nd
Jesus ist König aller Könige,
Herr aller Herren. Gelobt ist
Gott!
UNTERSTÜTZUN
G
·····
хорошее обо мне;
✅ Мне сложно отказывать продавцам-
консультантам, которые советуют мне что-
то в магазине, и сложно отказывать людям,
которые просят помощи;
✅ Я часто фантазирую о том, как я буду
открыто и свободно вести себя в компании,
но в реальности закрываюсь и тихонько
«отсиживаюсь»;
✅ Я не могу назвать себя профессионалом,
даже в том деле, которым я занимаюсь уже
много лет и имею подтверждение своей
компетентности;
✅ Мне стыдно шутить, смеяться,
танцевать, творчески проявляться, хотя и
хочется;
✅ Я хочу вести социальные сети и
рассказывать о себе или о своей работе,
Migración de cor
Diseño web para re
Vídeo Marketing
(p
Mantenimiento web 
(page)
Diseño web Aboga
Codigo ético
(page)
·····
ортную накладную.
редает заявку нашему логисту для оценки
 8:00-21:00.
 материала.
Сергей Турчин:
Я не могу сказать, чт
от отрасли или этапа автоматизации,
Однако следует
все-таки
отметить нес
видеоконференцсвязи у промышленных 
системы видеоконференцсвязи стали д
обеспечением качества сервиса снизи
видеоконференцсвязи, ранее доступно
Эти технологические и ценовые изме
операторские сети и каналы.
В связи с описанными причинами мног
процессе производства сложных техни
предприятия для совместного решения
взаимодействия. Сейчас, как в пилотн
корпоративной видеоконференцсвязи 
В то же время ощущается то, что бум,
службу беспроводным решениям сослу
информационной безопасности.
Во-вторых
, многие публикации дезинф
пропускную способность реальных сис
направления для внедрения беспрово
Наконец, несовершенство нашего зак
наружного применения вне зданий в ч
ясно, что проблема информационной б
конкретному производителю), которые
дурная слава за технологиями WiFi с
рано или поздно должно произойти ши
·····
Exercise requirements. Lines from the entries that contain the string "которые" are what must be copied.

Solution to this exercise.
консультантам, которые советуют мне что-
которые просят помощи;
конкретному производителю), которые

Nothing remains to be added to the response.